第14話 金子透の章 その6

 ー 本当に心配するこっちの身にもなって欲しい。


「そういえば…、そろそろテストだよね?」


「あー、そうだね。そろそろだね」


「ちょっと勉強ヤバイかも…」


「まあ、これだけ倒れてそのあとの授業、全部出れてないしね」


 彼女が倒れた後、その後の授業に戻ってくることはほとんどない。…というか出来ないので、テスト以前に出席日数が足りてなさそうではある。


「透君、勉強教えて?」


「いや、僕も勉強しないとだからちょっと厳しいかな」


「えー、ケチ。ひどいんだよ。私が留年しちゃっても良いの!?」


「いや、良くはないけど…」


「もし私が留年しちゃったら、体育のたびに一つ下の子達を三年生のクラスに向かわせることになるんだよ? それでも良いの!?」


「いや、良くない、それは良くない。うん。…っていうか、どうしてまた倒れる前提で話してるのさ!」


「いやー、なんとなく?」


「なんとなくで、自分の体を危険な目に合わせようとしないで!? 本当に何考えてるのさ!?」


「あははは。本当に、透君と話してるとおもしろいなあ」


「だから、笑い事じゃないって!」


 彼女は大笑いをしている。

 本当に何を考えているのやら。知り合いもいない、上級生のクラスの近くを歩きたいなんて思う子がいるとはとても思えない。

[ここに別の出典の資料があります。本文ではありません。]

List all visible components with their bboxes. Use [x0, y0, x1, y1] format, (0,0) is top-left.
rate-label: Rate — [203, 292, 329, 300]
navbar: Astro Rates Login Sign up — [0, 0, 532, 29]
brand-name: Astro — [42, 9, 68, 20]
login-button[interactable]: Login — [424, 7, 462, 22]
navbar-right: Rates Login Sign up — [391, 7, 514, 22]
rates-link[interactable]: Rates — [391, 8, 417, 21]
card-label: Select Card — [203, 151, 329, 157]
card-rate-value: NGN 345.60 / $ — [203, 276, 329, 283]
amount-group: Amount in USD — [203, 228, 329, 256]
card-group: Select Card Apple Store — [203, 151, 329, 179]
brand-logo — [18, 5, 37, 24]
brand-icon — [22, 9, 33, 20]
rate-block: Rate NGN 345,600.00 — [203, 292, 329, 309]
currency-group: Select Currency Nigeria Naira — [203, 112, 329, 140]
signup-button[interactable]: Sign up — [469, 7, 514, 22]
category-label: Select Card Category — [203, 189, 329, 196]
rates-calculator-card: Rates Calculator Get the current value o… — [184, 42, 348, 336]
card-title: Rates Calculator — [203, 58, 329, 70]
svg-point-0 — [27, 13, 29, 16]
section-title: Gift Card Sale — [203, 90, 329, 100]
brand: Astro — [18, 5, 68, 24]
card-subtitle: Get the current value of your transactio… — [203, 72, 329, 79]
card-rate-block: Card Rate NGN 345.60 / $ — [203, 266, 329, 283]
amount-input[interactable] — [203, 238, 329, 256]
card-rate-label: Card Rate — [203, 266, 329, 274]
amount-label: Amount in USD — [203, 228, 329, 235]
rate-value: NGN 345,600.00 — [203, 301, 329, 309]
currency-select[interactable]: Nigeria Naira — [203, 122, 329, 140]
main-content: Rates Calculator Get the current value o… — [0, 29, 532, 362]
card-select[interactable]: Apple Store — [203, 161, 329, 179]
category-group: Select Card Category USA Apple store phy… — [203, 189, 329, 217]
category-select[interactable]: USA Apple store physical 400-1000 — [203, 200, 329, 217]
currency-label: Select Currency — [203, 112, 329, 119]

 そして、それ以上にまた倒れるつもりでいるのが気に食わない。本人は楽しいのかもしれないけど、周りに心配と迷惑をかけるのを本当に理解しているのか。


「分かった、分かった。気を付けるからさ、勉強教えて?」


「はあ、しょうがないなあ。どこ?」


「ここがさあ、難しくって…」


 きっと言葉だけなのは分かっているけど、何もないよりは良い。彼女にだって、動きたい気持ちがあるのは分かっているつもりだ。それでもやっぱり、何かあってからじゃ遅いから、心配になるから、気をつけて欲しいなと改めて思った。


「そうだ。迎えはどうなったの?」


 教えられるところを教え終わった時に、ふと気になったので聞いてみた。


「いつも通り、お母さんが迎えに来てくれるから大丈夫ー」


「そっか、了解」


 それなら大丈夫なはず。時間も時間なので、帰るとしよう。


「じゃあ、僕帰るよ」


「そっかあ。ありがとうねー。ばいばーい。またここで会おうねえ」


「いや、だから!」


「冗談だよー。気をつけて帰ってねー」


 彼女の冗談は心臓に良くない。そもそも冗談で終わった試しがないから本当に止めて欲しい。

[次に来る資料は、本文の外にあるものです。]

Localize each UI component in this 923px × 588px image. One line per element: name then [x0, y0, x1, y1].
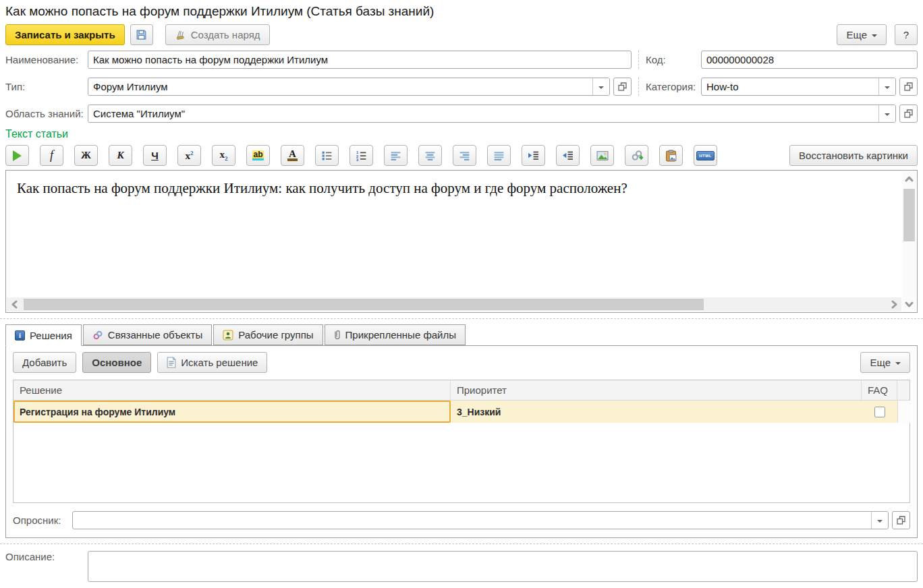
paste-image-button[interactable]	[659, 145, 683, 166]
indent-decrease-button[interactable]	[556, 145, 580, 166]
solutions-panel: Добавить Основное Искать решение Еще Реш…	[5, 345, 918, 538]
align-right-button[interactable]	[453, 145, 476, 166]
category-dropdown-button[interactable]	[878, 78, 895, 95]
superscript-button[interactable]: x2	[177, 145, 201, 166]
header-scroll-gutter	[897, 380, 910, 400]
scroll-down-button[interactable]	[902, 297, 916, 312]
restore-images-button[interactable]: Восстановить картинки	[789, 145, 918, 166]
align-left-button[interactable]	[384, 145, 408, 166]
insert-image-button[interactable]	[590, 145, 614, 166]
align-justify-button[interactable]	[487, 145, 511, 166]
chevron-down-icon	[598, 86, 604, 89]
column-header-solution[interactable]: Решение	[13, 380, 451, 400]
numbered-list-button[interactable]: 123	[349, 145, 373, 166]
help-button[interactable]: ?	[895, 24, 918, 45]
solutions-button-bar: Добавить Основное Искать решение Еще	[6, 346, 917, 377]
description-row: Описание:	[0, 544, 923, 582]
tab-work-groups-label: Рабочие группы	[238, 329, 313, 341]
code-label: Код:	[646, 54, 701, 65]
table-row[interactable]: Регистрация на форуме Итилиум 3_Низкий	[13, 401, 910, 423]
save-button[interactable]	[130, 24, 153, 45]
article-section-title: Текст статьи	[0, 127, 923, 143]
save-and-close-button[interactable]: Записать и закрыть	[5, 24, 125, 45]
type-combo[interactable]: Форум Итилиум	[88, 78, 610, 96]
highlight-button[interactable]: ab	[246, 145, 270, 166]
linked-rings-icon	[92, 330, 103, 341]
priority-cell[interactable]: 3_Низкий	[451, 401, 862, 423]
category-combo[interactable]: How-to	[701, 78, 896, 96]
description-textarea[interactable]	[88, 551, 918, 582]
more-button-top[interactable]: Еще	[837, 24, 887, 45]
knowledge-area-open-button[interactable]	[899, 105, 918, 123]
main-button[interactable]: Основное	[82, 352, 151, 373]
play-button[interactable]	[5, 145, 29, 166]
command-bar: Записать и закрыть Создать наряд Еще ?	[0, 22, 923, 51]
italic-button[interactable]: К	[109, 145, 132, 166]
questionnaire-combo[interactable]	[72, 511, 889, 529]
search-solution-button[interactable]: Искать решение	[157, 352, 267, 373]
create-order-label: Создать наряд	[191, 29, 260, 40]
subscript-icon: x2	[220, 149, 228, 162]
knowledge-base-article-window: Как можно попасть на форум поддержки Ити…	[0, 0, 923, 588]
tab-solutions-label: Решения	[30, 330, 72, 341]
add-button[interactable]: Добавить	[13, 352, 76, 373]
font-color-button[interactable]: A	[281, 145, 304, 166]
function-icon: f	[50, 148, 53, 163]
more-button-solutions[interactable]: Еще	[860, 352, 910, 373]
scroll-up-button[interactable]	[902, 171, 916, 186]
indent-increase-icon	[528, 150, 539, 161]
column-header-priority[interactable]: Приоритет	[451, 380, 862, 400]
open-form-icon	[897, 516, 905, 525]
type-open-button[interactable]	[613, 78, 632, 96]
scroll-right-button[interactable]	[887, 297, 901, 312]
type-dropdown-button[interactable]	[592, 78, 609, 95]
tab-solutions[interactable]: i Решения	[5, 324, 82, 346]
solution-cell[interactable]: Регистрация на форуме Итилиум	[13, 401, 451, 423]
insert-image-icon	[596, 150, 609, 161]
category-open-button[interactable]	[899, 78, 918, 96]
horizontal-scrollbar[interactable]	[7, 297, 901, 312]
insert-link-button[interactable]	[625, 145, 648, 166]
underline-button[interactable]: Ч	[143, 145, 167, 166]
vertical-scrollbar[interactable]	[902, 171, 916, 312]
questionnaire-dropdown-button[interactable]	[871, 512, 888, 529]
person-badge-icon	[223, 330, 233, 341]
html-source-button[interactable]: HTML	[694, 145, 717, 166]
create-order-button[interactable]: Создать наряд	[165, 24, 270, 45]
scroll-left-button[interactable]	[7, 297, 22, 312]
align-center-button[interactable]	[418, 145, 442, 166]
column-header-faq[interactable]: FAQ	[862, 380, 897, 400]
indent-increase-button[interactable]	[522, 145, 545, 166]
editor-toolbar: f Ж К Ч x2 x2 ab A 123	[0, 143, 923, 170]
chevron-down-icon	[895, 362, 901, 365]
superscript-icon: x2	[186, 150, 194, 162]
article-text[interactable]: Как попасть на форум поддержки Итилиум: …	[17, 180, 890, 197]
bold-button[interactable]: Ж	[74, 145, 98, 166]
knowledge-area-combo[interactable]: Система "Итилиум"	[88, 105, 896, 123]
row-scroll-gutter	[897, 401, 910, 423]
svg-text:3: 3	[356, 158, 359, 161]
bullet-list-icon	[321, 150, 333, 161]
tab-linked-objects[interactable]: Связанные объекты	[83, 324, 212, 345]
name-input[interactable]	[88, 51, 632, 69]
article-text-editor[interactable]: Как попасть на форум поддержки Итилиум: …	[5, 170, 918, 313]
type-value: Форум Итилиум	[88, 78, 592, 95]
tab-work-groups[interactable]: Рабочие группы	[213, 324, 323, 345]
faq-checkbox[interactable]	[874, 407, 885, 417]
horizontal-scroll-thumb[interactable]	[24, 299, 704, 310]
chevron-down-icon	[885, 86, 890, 89]
subscript-button[interactable]: x2	[212, 145, 235, 166]
bullet-list-button[interactable]	[315, 145, 339, 166]
function-button[interactable]: f	[40, 145, 63, 166]
highlight-icon: ab	[252, 150, 263, 160]
command-bar-right: Еще ?	[837, 24, 918, 45]
questionnaire-open-button[interactable]	[892, 511, 910, 529]
chevron-down-icon	[885, 113, 890, 116]
code-input[interactable]	[701, 51, 918, 69]
tab-attached-files[interactable]: Прикрепленные файлы	[325, 324, 466, 345]
knowledge-area-dropdown-button[interactable]	[878, 105, 895, 122]
tab-bar: i Решения Связанные объекты Рабочие груп…	[0, 319, 923, 345]
chevron-down-icon	[872, 34, 877, 37]
knowledge-area-value: Система "Итилиум"	[88, 105, 878, 122]
vertical-scroll-thumb[interactable]	[903, 189, 915, 241]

 保健室から教室に戻ってくると、当然といえば当然だけど、誰もいなかった。音楽室の方から、演奏の練習が聞こえてくる。何を弾いてるんだろう。聞いたことはあるはずだけど、何かは分からなかった。


 傘を開いて、下校する。そう言えば、父さんのところに行くのは明後日だ。思い浮かぶのはお姉さんの姿。また…、会えるかなあ。孝幸に言われたことを思い出す。気になるのは知らないから、か。なんだか学者みたいな言葉だ。

 でも、確かにお姉さんは気になる事を言っていた。あの時は緊張してて、聞けなかったけど確かに『雨宿り』って言っていた。しかも、すごく悲しそうに…。

 仲良くなれれば、それについても教えて貰えるかな。僕でも何かしてあげられないかな。ずっとあの眩しい笑顔のままにしてあげられないかな。

 考えても分からない事だらけだから、とにかく仲良くなれるようにしないと!


「よーーし!頑張るぞー!」


 結構大きな声だったけど、雨音にすぐかき消された。